━━ DATA PROVIDED ━━
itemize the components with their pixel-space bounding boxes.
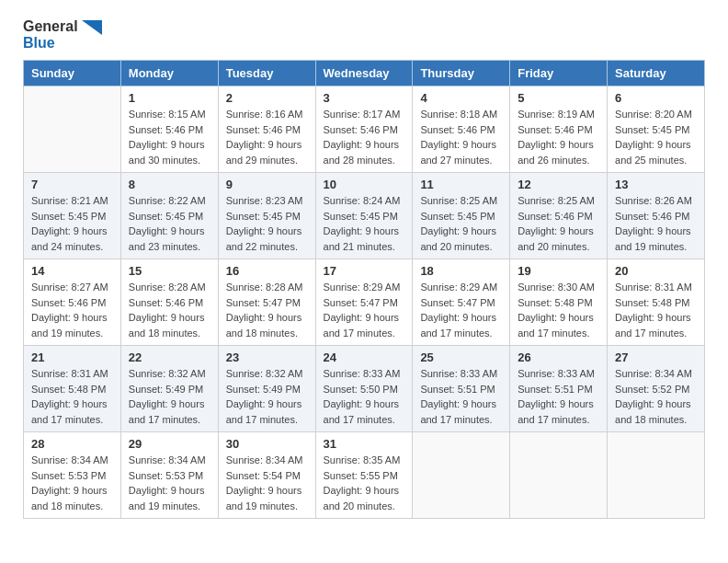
weekday-header-wednesday: Wednesday [315, 61, 413, 86]
day-info: Sunrise: 8:22 AMSunset: 5:45 PMDaylight:… [129, 193, 210, 254]
calendar-day-cell: 28Sunrise: 8:34 AMSunset: 5:53 PMDayligh… [24, 432, 121, 519]
day-info: Sunrise: 8:34 AMSunset: 5:53 PMDaylight:… [31, 453, 113, 513]
day-number: 24 [324, 350, 405, 364]
calendar-day-cell: 25Sunrise: 8:33 AMSunset: 5:51 PMDayligh… [413, 346, 510, 432]
day-info: Sunrise: 8:31 AMSunset: 5:48 PMDaylight:… [31, 366, 113, 427]
day-info: Sunrise: 8:26 AMSunset: 5:46 PMDaylight:… [615, 193, 697, 254]
day-number: 10 [324, 178, 405, 191]
day-info: Sunrise: 8:25 AMSunset: 5:46 PMDaylight:… [518, 193, 599, 254]
calendar-day-cell: 5Sunrise: 8:19 AMSunset: 5:46 PMDaylight… [510, 86, 608, 173]
calendar-day-cell: 23Sunrise: 8:32 AMSunset: 5:49 PMDayligh… [218, 346, 315, 432]
calendar-day-cell: 18Sunrise: 8:29 AMSunset: 5:47 PMDayligh… [413, 259, 510, 346]
day-number: 13 [615, 178, 697, 191]
day-info: Sunrise: 8:21 AMSunset: 5:45 PMDaylight:… [31, 193, 113, 254]
day-info: Sunrise: 8:23 AMSunset: 5:45 PMDaylight:… [226, 193, 308, 254]
day-info: Sunrise: 8:29 AMSunset: 5:47 PMDaylight:… [420, 280, 502, 340]
calendar-table: SundayMondayTuesdayWednesdayThursdayFrid… [23, 60, 705, 519]
weekday-header-tuesday: Tuesday [218, 61, 315, 86]
day-info: Sunrise: 8:19 AMSunset: 5:46 PMDaylight:… [518, 107, 599, 167]
day-number: 11 [420, 178, 502, 191]
day-number: 3 [324, 91, 405, 105]
calendar-week-row: 7Sunrise: 8:21 AMSunset: 5:45 PMDaylight… [24, 173, 705, 259]
calendar-day-cell: 17Sunrise: 8:29 AMSunset: 5:47 PMDayligh… [315, 259, 413, 346]
calendar-day-cell: 27Sunrise: 8:34 AMSunset: 5:52 PMDayligh… [608, 346, 705, 432]
day-number: 12 [518, 178, 599, 191]
calendar-day-cell: 4Sunrise: 8:18 AMSunset: 5:46 PMDaylight… [413, 86, 510, 173]
day-number: 27 [615, 350, 697, 364]
day-number: 7 [31, 178, 113, 191]
day-info: Sunrise: 8:32 AMSunset: 5:49 PMDaylight:… [226, 366, 308, 427]
day-number: 19 [518, 264, 599, 278]
calendar-day-cell: 21Sunrise: 8:31 AMSunset: 5:48 PMDayligh… [24, 346, 121, 432]
calendar-day-cell [510, 432, 608, 519]
weekday-header-thursday: Thursday [413, 61, 510, 86]
calendar-day-cell: 26Sunrise: 8:33 AMSunset: 5:51 PMDayligh… [510, 346, 608, 432]
calendar-day-cell: 14Sunrise: 8:27 AMSunset: 5:46 PMDayligh… [24, 259, 121, 346]
day-info: Sunrise: 8:34 AMSunset: 5:54 PMDaylight:… [226, 453, 308, 513]
day-info: Sunrise: 8:24 AMSunset: 5:45 PMDaylight:… [324, 193, 405, 254]
calendar-day-cell: 20Sunrise: 8:31 AMSunset: 5:48 PMDayligh… [608, 259, 705, 346]
day-info: Sunrise: 8:30 AMSunset: 5:48 PMDaylight:… [518, 280, 599, 340]
weekday-header-row: SundayMondayTuesdayWednesdayThursdayFrid… [24, 61, 705, 86]
day-number: 18 [420, 264, 502, 278]
weekday-header-sunday: Sunday [24, 61, 121, 86]
calendar-day-cell [413, 432, 510, 519]
day-number: 23 [226, 350, 308, 364]
day-info: Sunrise: 8:32 AMSunset: 5:49 PMDaylight:… [129, 366, 210, 427]
day-number: 15 [129, 264, 210, 278]
day-info: Sunrise: 8:15 AMSunset: 5:46 PMDaylight:… [129, 107, 210, 167]
day-number: 31 [324, 437, 405, 451]
calendar-day-cell: 9Sunrise: 8:23 AMSunset: 5:45 PMDaylight… [218, 173, 315, 259]
day-info: Sunrise: 8:18 AMSunset: 5:46 PMDaylight:… [420, 107, 502, 167]
day-info: Sunrise: 8:33 AMSunset: 5:50 PMDaylight:… [324, 366, 405, 427]
day-number: 22 [129, 350, 210, 364]
calendar-day-cell: 29Sunrise: 8:34 AMSunset: 5:53 PMDayligh… [120, 432, 218, 519]
day-number: 29 [129, 437, 210, 451]
weekday-header-friday: Friday [510, 61, 608, 86]
weekday-header-saturday: Saturday [608, 61, 705, 86]
day-info: Sunrise: 8:27 AMSunset: 5:46 PMDaylight:… [31, 280, 113, 340]
day-info: Sunrise: 8:28 AMSunset: 5:47 PMDaylight:… [226, 280, 308, 340]
calendar-day-cell: 11Sunrise: 8:25 AMSunset: 5:45 PMDayligh… [413, 173, 510, 259]
calendar-day-cell: 1Sunrise: 8:15 AMSunset: 5:46 PMDaylight… [120, 86, 218, 173]
day-info: Sunrise: 8:29 AMSunset: 5:47 PMDaylight:… [324, 280, 405, 340]
day-number: 9 [226, 178, 308, 191]
calendar-day-cell: 30Sunrise: 8:34 AMSunset: 5:54 PMDayligh… [218, 432, 315, 519]
day-number: 16 [226, 264, 308, 278]
day-info: Sunrise: 8:34 AMSunset: 5:52 PMDaylight:… [615, 366, 697, 427]
header: General Blue [9, 9, 719, 55]
day-number: 2 [226, 91, 308, 105]
day-number: 26 [518, 350, 599, 364]
calendar-day-cell: 3Sunrise: 8:17 AMSunset: 5:46 PMDaylight… [315, 86, 413, 173]
calendar-day-cell: 31Sunrise: 8:35 AMSunset: 5:55 PMDayligh… [315, 432, 413, 519]
day-info: Sunrise: 8:34 AMSunset: 5:53 PMDaylight:… [129, 453, 210, 513]
day-number: 1 [129, 91, 210, 105]
day-number: 6 [615, 91, 697, 105]
calendar-day-cell: 16Sunrise: 8:28 AMSunset: 5:47 PMDayligh… [218, 259, 315, 346]
day-info: Sunrise: 8:33 AMSunset: 5:51 PMDaylight:… [420, 366, 502, 427]
day-info: Sunrise: 8:25 AMSunset: 5:45 PMDaylight:… [420, 193, 502, 254]
day-number: 17 [324, 264, 405, 278]
logo: General Blue [23, 18, 102, 51]
calendar-day-cell: 22Sunrise: 8:32 AMSunset: 5:49 PMDayligh… [120, 346, 218, 432]
day-info: Sunrise: 8:31 AMSunset: 5:48 PMDaylight:… [615, 280, 697, 340]
calendar-day-cell: 24Sunrise: 8:33 AMSunset: 5:50 PMDayligh… [315, 346, 413, 432]
day-info: Sunrise: 8:17 AMSunset: 5:46 PMDaylight:… [324, 107, 405, 167]
svg-marker-0 [82, 20, 102, 35]
day-info: Sunrise: 8:16 AMSunset: 5:46 PMDaylight:… [226, 107, 308, 167]
calendar-day-cell: 2Sunrise: 8:16 AMSunset: 5:46 PMDaylight… [218, 86, 315, 173]
day-number: 20 [615, 264, 697, 278]
calendar-day-cell: 10Sunrise: 8:24 AMSunset: 5:45 PMDayligh… [315, 173, 413, 259]
calendar-day-cell [24, 86, 121, 173]
day-number: 30 [226, 437, 308, 451]
calendar-day-cell: 12Sunrise: 8:25 AMSunset: 5:46 PMDayligh… [510, 173, 608, 259]
calendar-day-cell [608, 432, 705, 519]
day-number: 14 [31, 264, 113, 278]
day-info: Sunrise: 8:33 AMSunset: 5:51 PMDaylight:… [518, 366, 599, 427]
day-info: Sunrise: 8:35 AMSunset: 5:55 PMDaylight:… [324, 453, 405, 513]
day-number: 28 [31, 437, 113, 451]
day-number: 5 [518, 91, 599, 105]
calendar-day-cell: 13Sunrise: 8:26 AMSunset: 5:46 PMDayligh… [608, 173, 705, 259]
calendar-day-cell: 15Sunrise: 8:28 AMSunset: 5:46 PMDayligh… [120, 259, 218, 346]
day-number: 4 [420, 91, 502, 105]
━━━
The lines to copy are those in the records above containing the word "Blue".

header: General Blue [9, 9, 719, 55]
logo: General Blue [23, 18, 102, 51]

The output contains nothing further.